Once again, Takemichi is a wannabe gangster and at the crossroad where everything went wrong for him. This time, though, he vows to change his future no matter what.
When living in Japan, one naturally hears which anime is the hot topic of the day. Back in 2019 (and especially after the 2020 movie), there was Demon Slayer. Near the end of 2020, there was Jujutsu Kaisen.
Point of Clarification: As of this review’s October 2021 release, both mentioned series are still immensely popular; their presence in Japanese society is immense.
Every year has at least one show that captures the public’s attention. And over the spring and summer seasons, the 2021 version of this trend arrived: Tokyo Revengers. Now, for total transparency, July 2021 also saw the release of a live-action Tokyo Revengers film. Having not yet seen the movie, I’m not sure which has propped up this franchise more. Nevertheless, I can say this:
Let’s suppose the movie is the more popular of the two. In that case, it must be pretty freaking awesome since the anime was brilliant.

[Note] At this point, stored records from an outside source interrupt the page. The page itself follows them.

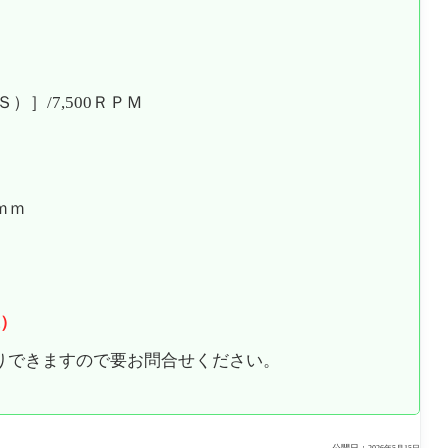
）］/7,500ＲＰＭ
3ｍｍ
）
りできますので要お問合せください。
公開日：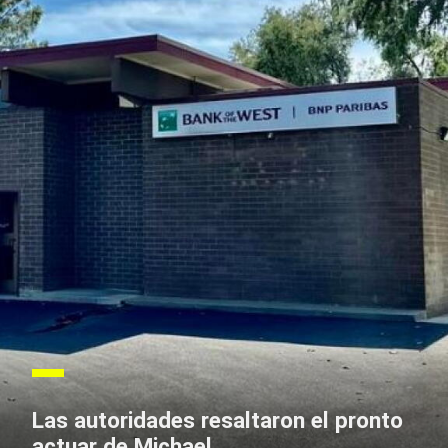
Las autoridades resaltaron el pronto
actuar de Michael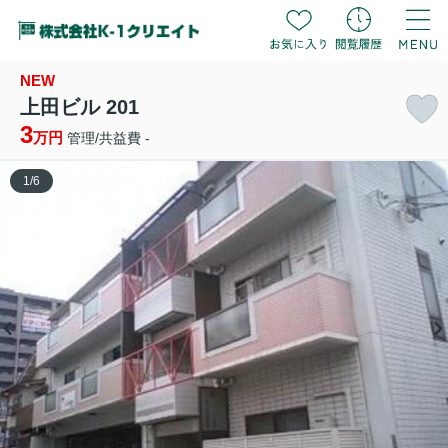
NEW
上田ビル 201
3
万円
管理/共益費 -
1
/
6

We can sum Tokyo Revengers up in a single word: Thrilling. From beginning to end – and this was a 24-episode anime – this show was never dull, weak, or slow. It was always on fire, and there is little doubt in my mind we are witnessing the birth of a most memorable series.
So, where to begin?
Well, given the time-hopping, future-saving nature of its story, Tokyo Revengers only had a chance of success if its characters were worth caring about. After all, many people in the present timeline ended up dead. When we first learned who most everyone was, they were just a name; they had no real meaning. This show needed to give them that.
And boy did it.
With Tokyo Revengers’ characters, I am experiencing a battle between my two halves, the anime reviewer and the anime fan. I’m a firm believer that a person can accept something as objectively better while still preferring something else.
For instance, I enjoy a good slasher film; let me have my Halloween‘s, Nightmare on Elm Street‘s, and Friday the 13th’s. Although I openly acknowledge something like Citizen Kane is a far better film than what I listed, take a guess of what I’m turning to when looking for entertainment.
In the case of Tokyo Revengers, Mikey and Draken (voiced respectively by Yuu Hayashi and Tatsuhisa Suzuki) were among my favorite characters as a fan. Not only did they light up this show whenever they were on screen, but they also had rich backstories and were exceedingly likable.
Be that as it may, if I had to pick a single character that best represented this show, the answer could not be more obvious. I have to go with Takemichi Hanagaki.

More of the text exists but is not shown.